This large (9½ inches by 7 inches) sepia photograph was part of a set that was "prepared by the editorial staff of The Mentor Association" in 1915. It is "Monograph Number Three in The Mentor Reading Course."1
Pictured is the government center in Baguio, Philippines, which is nicknamed the country's "summer capitol."
This is how Baguio was described in a long passage on the back of this photograph:
"The Philippines are very fortunate in having Baguio, near Manila, a wonderful highland country with an average height of 5,000 feet above the sea. In this favored region 77 degrees Fahrenheit is the usual maximum during the hottest weather of the year. ...
"Forests of pine and oak cover the gently rolling hills, and wild roses, huckleberries, raspberries, 'Jack-in-the-pulpits,' and violets, make one imagine oneself in New England."
"The Spaniards, after careful investigation, had decided to establish a health resort in this wonderful region, but did not carry out their plans. The American government has made it accessible to the people of the Philippines.
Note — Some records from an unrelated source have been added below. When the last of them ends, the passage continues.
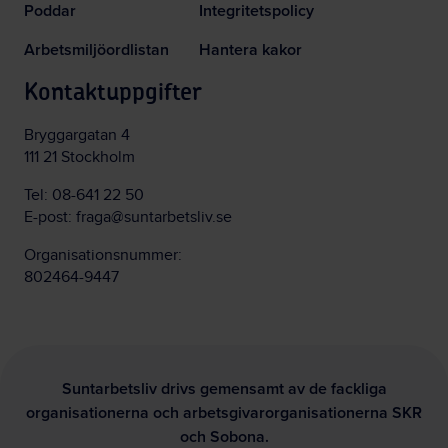
Poddar
Integritetspolicy
Arbetsmiljöordlistan
Hantera kakor
Kontaktuppgifter
Bryggargatan 4
111 21 Stockholm
Tel:
08-641 22 50
E-post:
fraga@suntarbetsliv.se
Organisationsnummer:
802464-9447
Suntarbetsliv drivs gemensamt av de fackliga
organisationerna och arbetsgivarorganisationerna SKR
och Sobona.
Naturally, Americans were better able to appreciate its possibilities at the outset than were the Filipinos; but the latter soon discovered that they profited greatly by the change, and many of them have built summer homes there, while many others go there annually for vacations."
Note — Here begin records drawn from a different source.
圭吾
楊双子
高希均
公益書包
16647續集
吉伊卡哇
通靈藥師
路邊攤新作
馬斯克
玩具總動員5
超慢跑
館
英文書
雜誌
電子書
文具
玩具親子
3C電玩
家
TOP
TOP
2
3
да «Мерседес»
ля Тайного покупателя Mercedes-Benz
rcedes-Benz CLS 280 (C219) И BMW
"After careful investigation it was decided to transfer most of the insular government offices to Baguio during the hot season, and the several bureaus were housed in the larger building here shown.
"An athletic field at the Teachers' Camp, golf links at the Country Club, a polo field and numerous baseball fields, tennis courts and volley ball courts, afford abundant opportunity for invigorating outdoor sports.
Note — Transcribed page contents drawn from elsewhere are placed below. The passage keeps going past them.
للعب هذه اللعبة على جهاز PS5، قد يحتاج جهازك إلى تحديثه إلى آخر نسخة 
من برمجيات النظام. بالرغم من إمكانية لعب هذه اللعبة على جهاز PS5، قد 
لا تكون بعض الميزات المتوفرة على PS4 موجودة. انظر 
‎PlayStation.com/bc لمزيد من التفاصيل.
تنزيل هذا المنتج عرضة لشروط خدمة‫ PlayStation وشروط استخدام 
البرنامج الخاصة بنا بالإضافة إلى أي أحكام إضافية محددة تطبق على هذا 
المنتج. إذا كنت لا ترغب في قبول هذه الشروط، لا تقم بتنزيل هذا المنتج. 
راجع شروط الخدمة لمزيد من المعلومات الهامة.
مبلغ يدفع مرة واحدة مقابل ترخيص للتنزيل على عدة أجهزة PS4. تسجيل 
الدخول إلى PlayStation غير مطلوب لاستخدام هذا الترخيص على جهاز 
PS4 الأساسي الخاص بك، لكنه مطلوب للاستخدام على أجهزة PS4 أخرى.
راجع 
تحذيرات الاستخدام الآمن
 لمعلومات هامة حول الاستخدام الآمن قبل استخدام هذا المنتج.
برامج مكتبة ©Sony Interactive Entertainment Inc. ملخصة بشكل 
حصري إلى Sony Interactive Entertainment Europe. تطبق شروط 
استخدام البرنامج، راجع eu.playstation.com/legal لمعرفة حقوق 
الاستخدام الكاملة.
"An army post, a government hospital, a great observatory, schools, churches, rest houses, and numerous simple but comfortable private residences scattered along twenty-one miles of fine road make a rapidly growing little city. ...
"The grip to Baguio is made by rail and automobile, and now takes about eight hours. In 1916 it will probably be possible to make the whole trip by train. Baguio should then become the great health resort of the Far Eastern tropics."
1. The Mentor magazine, the brainchild of William David Moffat, was described in detail in this January 2011 post on the website Inherited Values. The magazine's creators described their overall goal as follows in 1913, in this excerpt taken from the Inherited Values article:
"The purpose of The Mentor Association is to give people, in an interesting and attractive way, the information in various fields of knowledge that they all want and ought to have. The information is imparted by interesting reading matter, prepared under the direction of leading authors, and by beautiful pictures, produced by the most highly perfected modern processes.
"The object of The Mentor Association is to enable people to acquire useful knowledge without effort, so that they may come easily and agreeably to know the world s great men and women, the great achievements, and the permanently interesting things in art, literature, science, history, nature and travel."